=== Begin Enclosure ===

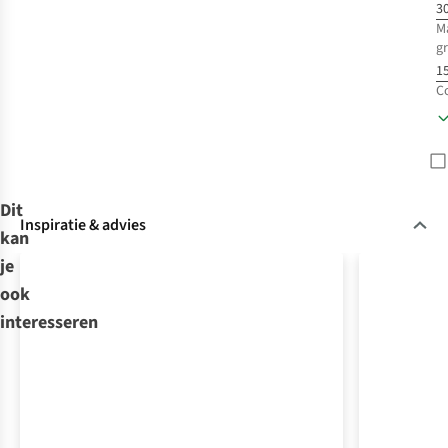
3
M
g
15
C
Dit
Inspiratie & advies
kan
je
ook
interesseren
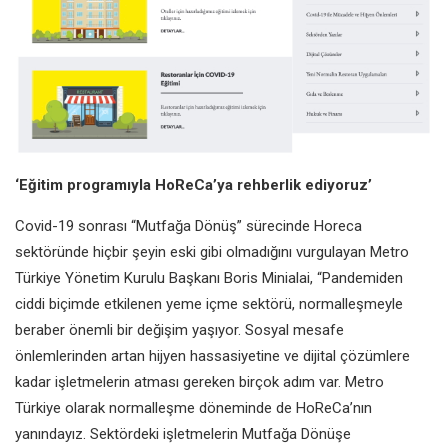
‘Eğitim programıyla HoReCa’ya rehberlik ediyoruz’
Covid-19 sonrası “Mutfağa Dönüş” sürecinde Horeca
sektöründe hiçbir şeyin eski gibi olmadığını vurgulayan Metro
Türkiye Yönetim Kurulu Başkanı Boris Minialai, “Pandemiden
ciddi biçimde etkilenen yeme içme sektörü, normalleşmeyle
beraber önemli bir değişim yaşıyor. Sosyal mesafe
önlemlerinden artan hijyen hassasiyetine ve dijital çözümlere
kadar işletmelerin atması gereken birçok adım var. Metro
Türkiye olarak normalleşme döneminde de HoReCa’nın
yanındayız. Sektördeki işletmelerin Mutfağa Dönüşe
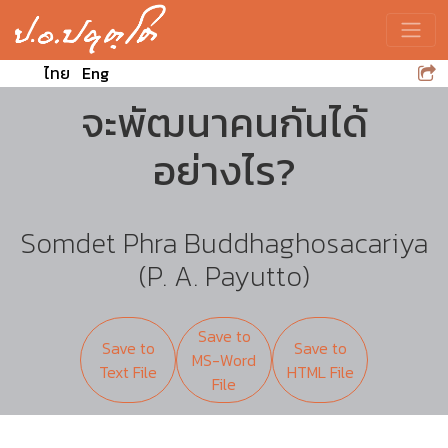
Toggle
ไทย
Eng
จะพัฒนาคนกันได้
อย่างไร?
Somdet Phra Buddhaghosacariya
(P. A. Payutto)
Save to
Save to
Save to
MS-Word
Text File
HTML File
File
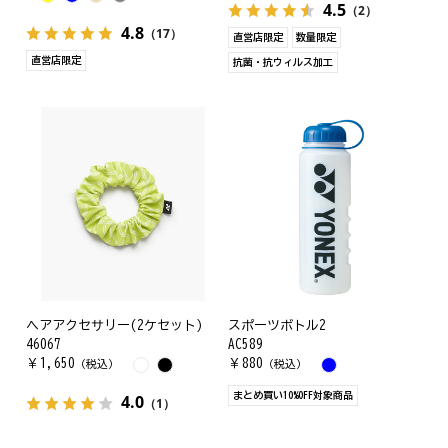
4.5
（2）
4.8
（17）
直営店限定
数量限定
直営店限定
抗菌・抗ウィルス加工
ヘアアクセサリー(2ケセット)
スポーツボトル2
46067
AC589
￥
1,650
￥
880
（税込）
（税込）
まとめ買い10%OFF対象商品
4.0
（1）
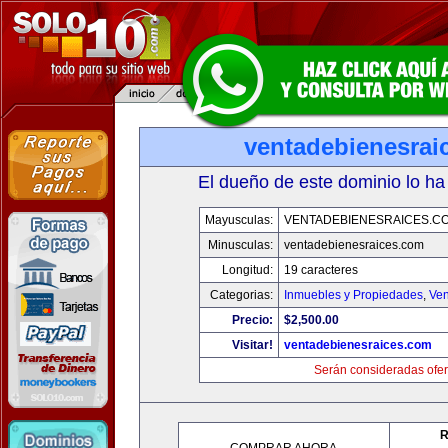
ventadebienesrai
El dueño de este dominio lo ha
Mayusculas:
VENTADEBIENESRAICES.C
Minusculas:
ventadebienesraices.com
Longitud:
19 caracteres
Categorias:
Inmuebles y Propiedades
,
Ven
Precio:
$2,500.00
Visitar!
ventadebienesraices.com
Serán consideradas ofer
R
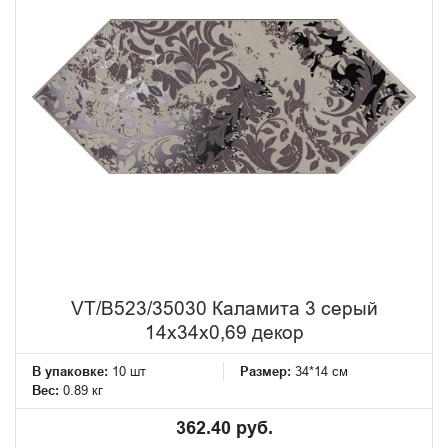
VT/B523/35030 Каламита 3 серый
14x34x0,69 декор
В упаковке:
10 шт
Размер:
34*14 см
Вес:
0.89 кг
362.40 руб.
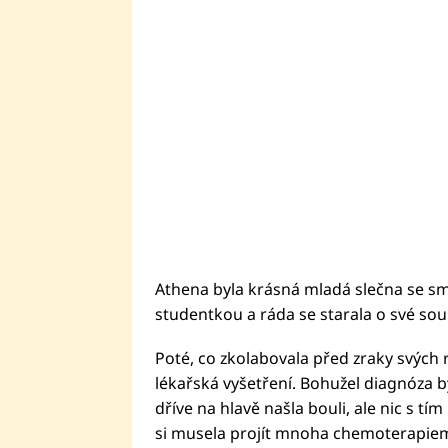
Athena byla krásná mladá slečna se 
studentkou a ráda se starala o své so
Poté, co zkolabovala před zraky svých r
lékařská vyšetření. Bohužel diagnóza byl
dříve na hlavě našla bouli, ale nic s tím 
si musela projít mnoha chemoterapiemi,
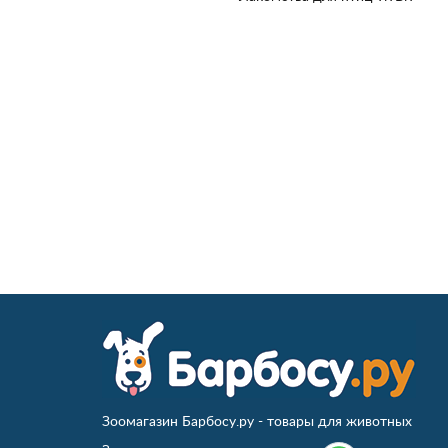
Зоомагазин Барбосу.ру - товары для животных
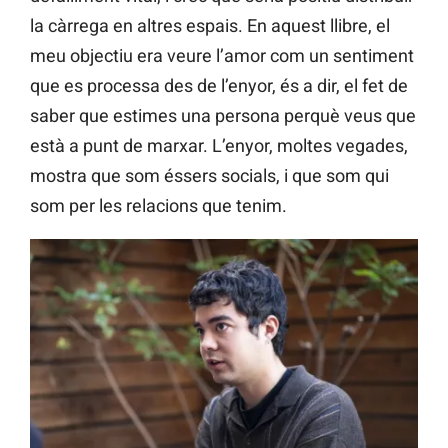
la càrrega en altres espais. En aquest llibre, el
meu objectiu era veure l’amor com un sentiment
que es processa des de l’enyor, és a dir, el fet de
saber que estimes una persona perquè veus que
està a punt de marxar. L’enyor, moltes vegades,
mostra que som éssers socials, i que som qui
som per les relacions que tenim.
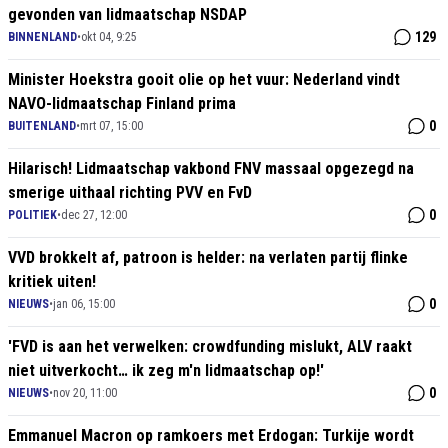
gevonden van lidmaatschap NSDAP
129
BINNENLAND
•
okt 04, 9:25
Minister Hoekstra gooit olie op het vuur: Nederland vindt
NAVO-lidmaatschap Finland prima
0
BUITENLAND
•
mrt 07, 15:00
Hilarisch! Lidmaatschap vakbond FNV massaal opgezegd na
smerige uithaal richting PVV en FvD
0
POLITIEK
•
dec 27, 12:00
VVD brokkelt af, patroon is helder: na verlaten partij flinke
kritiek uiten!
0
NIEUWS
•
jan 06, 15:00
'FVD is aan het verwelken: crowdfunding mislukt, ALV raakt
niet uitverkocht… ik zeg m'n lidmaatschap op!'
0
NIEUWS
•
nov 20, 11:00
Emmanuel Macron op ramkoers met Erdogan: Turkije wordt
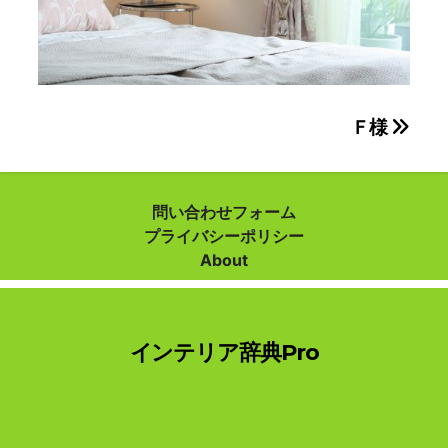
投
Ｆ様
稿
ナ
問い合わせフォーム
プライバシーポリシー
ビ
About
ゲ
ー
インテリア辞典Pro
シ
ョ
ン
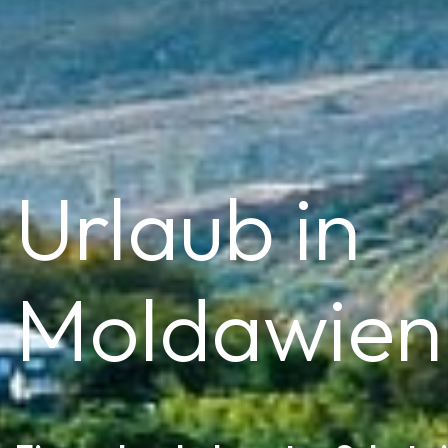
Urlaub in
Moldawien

=== End Enclosure ===
=== Begin Enclosure ===

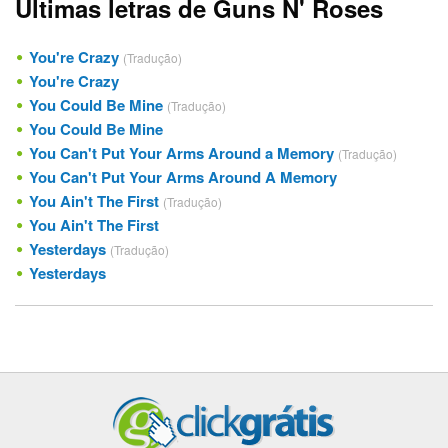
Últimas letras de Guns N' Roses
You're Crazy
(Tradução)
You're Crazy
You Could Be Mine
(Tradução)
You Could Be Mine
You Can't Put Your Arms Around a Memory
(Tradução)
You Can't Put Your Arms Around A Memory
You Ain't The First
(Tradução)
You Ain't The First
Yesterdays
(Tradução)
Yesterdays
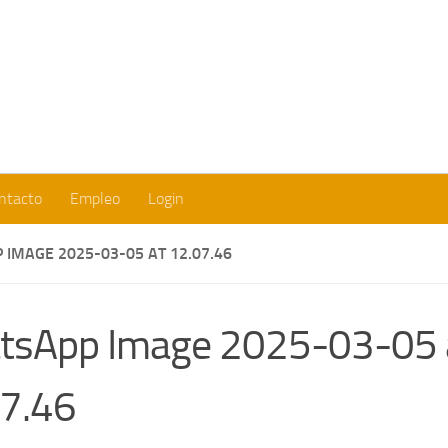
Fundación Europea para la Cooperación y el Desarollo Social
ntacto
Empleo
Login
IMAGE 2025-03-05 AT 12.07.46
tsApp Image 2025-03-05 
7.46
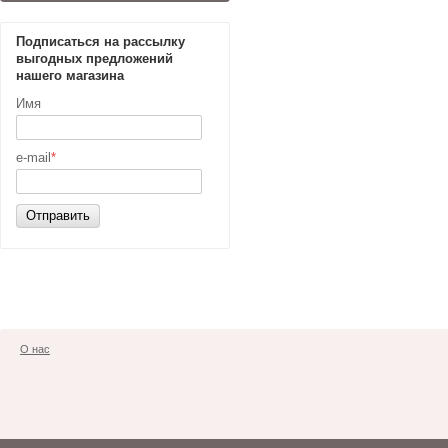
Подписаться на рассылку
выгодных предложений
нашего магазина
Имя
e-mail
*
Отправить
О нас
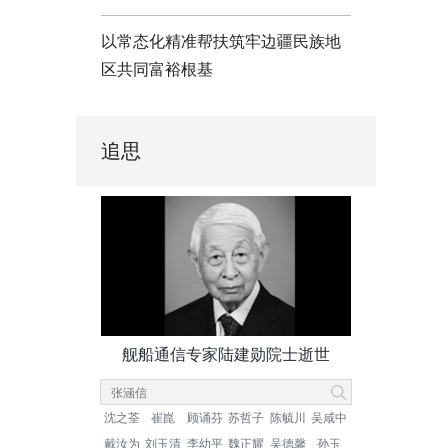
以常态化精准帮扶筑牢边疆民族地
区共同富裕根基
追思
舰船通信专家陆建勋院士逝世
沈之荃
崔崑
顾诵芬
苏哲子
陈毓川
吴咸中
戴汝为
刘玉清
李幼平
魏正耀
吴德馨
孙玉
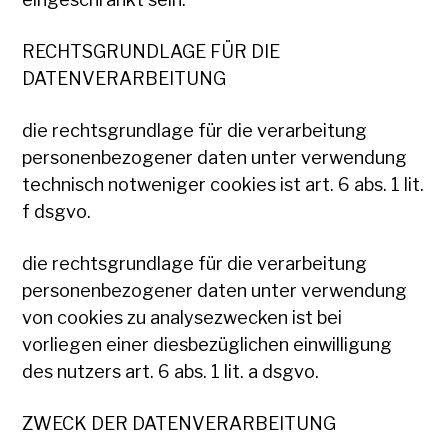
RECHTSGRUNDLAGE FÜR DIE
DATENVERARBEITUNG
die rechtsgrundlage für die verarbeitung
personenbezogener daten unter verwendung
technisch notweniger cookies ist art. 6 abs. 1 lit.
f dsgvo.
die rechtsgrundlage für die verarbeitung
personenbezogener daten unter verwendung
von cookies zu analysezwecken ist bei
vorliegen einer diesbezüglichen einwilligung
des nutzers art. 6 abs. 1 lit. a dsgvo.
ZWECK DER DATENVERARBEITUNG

=== End Enclosure ===
=== Begin Enclosure ===

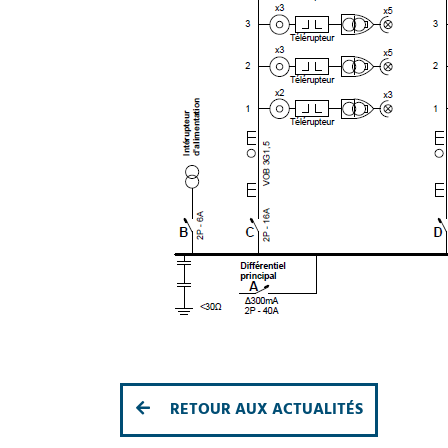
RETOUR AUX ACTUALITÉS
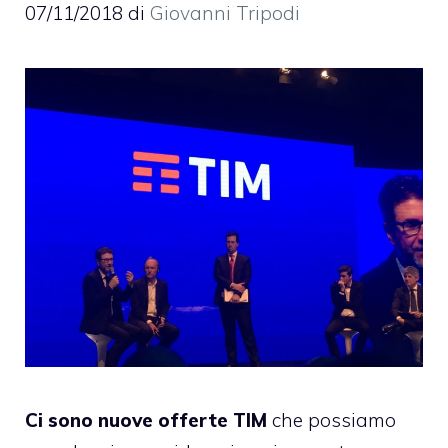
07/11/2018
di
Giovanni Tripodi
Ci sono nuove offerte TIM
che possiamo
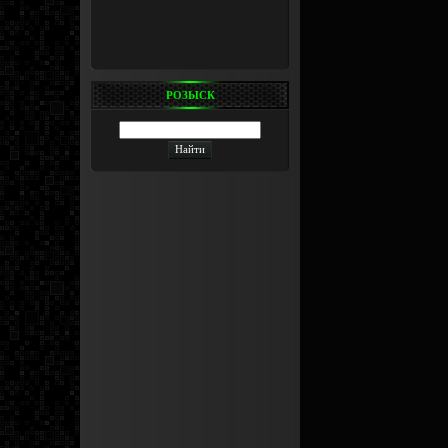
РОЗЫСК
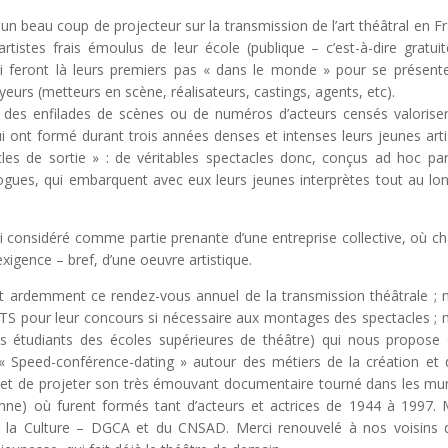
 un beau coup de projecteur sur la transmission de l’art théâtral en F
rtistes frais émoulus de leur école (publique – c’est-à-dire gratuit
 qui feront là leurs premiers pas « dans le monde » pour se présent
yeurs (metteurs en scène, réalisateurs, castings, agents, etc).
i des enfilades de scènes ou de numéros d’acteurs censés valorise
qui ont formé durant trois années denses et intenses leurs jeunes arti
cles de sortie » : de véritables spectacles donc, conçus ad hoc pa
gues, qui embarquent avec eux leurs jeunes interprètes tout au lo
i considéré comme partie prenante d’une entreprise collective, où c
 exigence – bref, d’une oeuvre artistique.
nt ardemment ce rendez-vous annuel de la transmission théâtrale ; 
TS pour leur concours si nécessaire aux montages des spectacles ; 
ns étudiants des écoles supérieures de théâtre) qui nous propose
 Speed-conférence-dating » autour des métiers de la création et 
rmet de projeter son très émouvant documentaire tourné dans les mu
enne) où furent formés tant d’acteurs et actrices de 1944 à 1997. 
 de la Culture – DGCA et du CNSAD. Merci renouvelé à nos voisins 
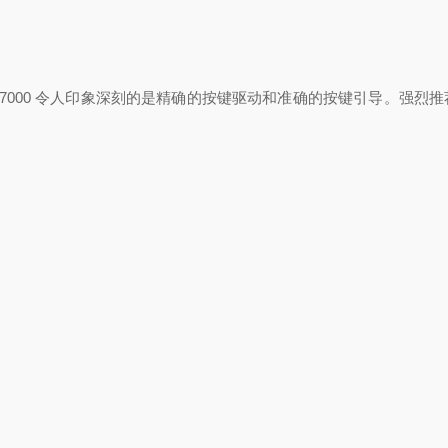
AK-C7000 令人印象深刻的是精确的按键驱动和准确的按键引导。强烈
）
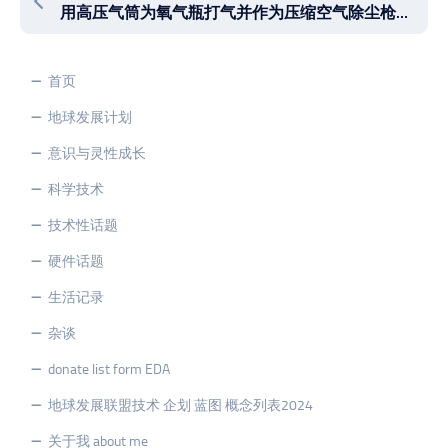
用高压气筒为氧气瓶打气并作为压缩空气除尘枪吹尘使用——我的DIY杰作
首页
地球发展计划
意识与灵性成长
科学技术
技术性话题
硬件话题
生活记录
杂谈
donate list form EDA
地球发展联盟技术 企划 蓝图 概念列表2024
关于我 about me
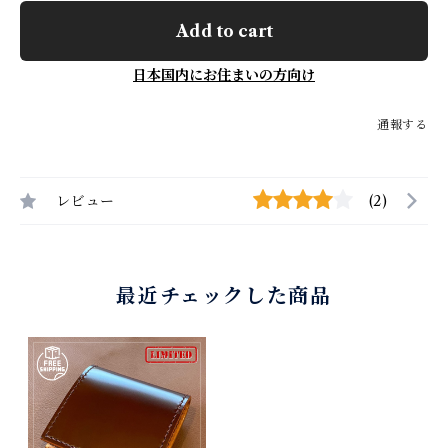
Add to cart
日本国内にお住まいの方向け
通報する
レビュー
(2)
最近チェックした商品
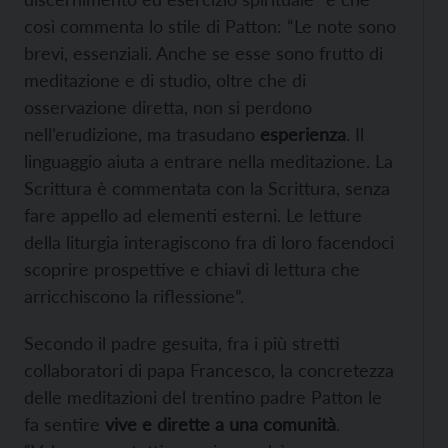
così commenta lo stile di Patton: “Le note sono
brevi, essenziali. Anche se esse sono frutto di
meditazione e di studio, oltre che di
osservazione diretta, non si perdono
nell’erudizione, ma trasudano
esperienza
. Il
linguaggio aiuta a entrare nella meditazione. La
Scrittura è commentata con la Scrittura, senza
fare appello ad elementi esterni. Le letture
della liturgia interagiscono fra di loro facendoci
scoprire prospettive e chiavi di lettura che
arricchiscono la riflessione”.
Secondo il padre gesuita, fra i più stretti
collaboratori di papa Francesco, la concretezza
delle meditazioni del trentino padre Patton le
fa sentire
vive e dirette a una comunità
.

=== End Enclosure ===

EXERCISE PROMPT>
Check each line of the material for "enyor". Copy the ones that have it.

ANSWER SPACE>
que es processa des de l’enyor, és a dir, el fet de
està a punt de marxar. L’enyor, moltes vegades,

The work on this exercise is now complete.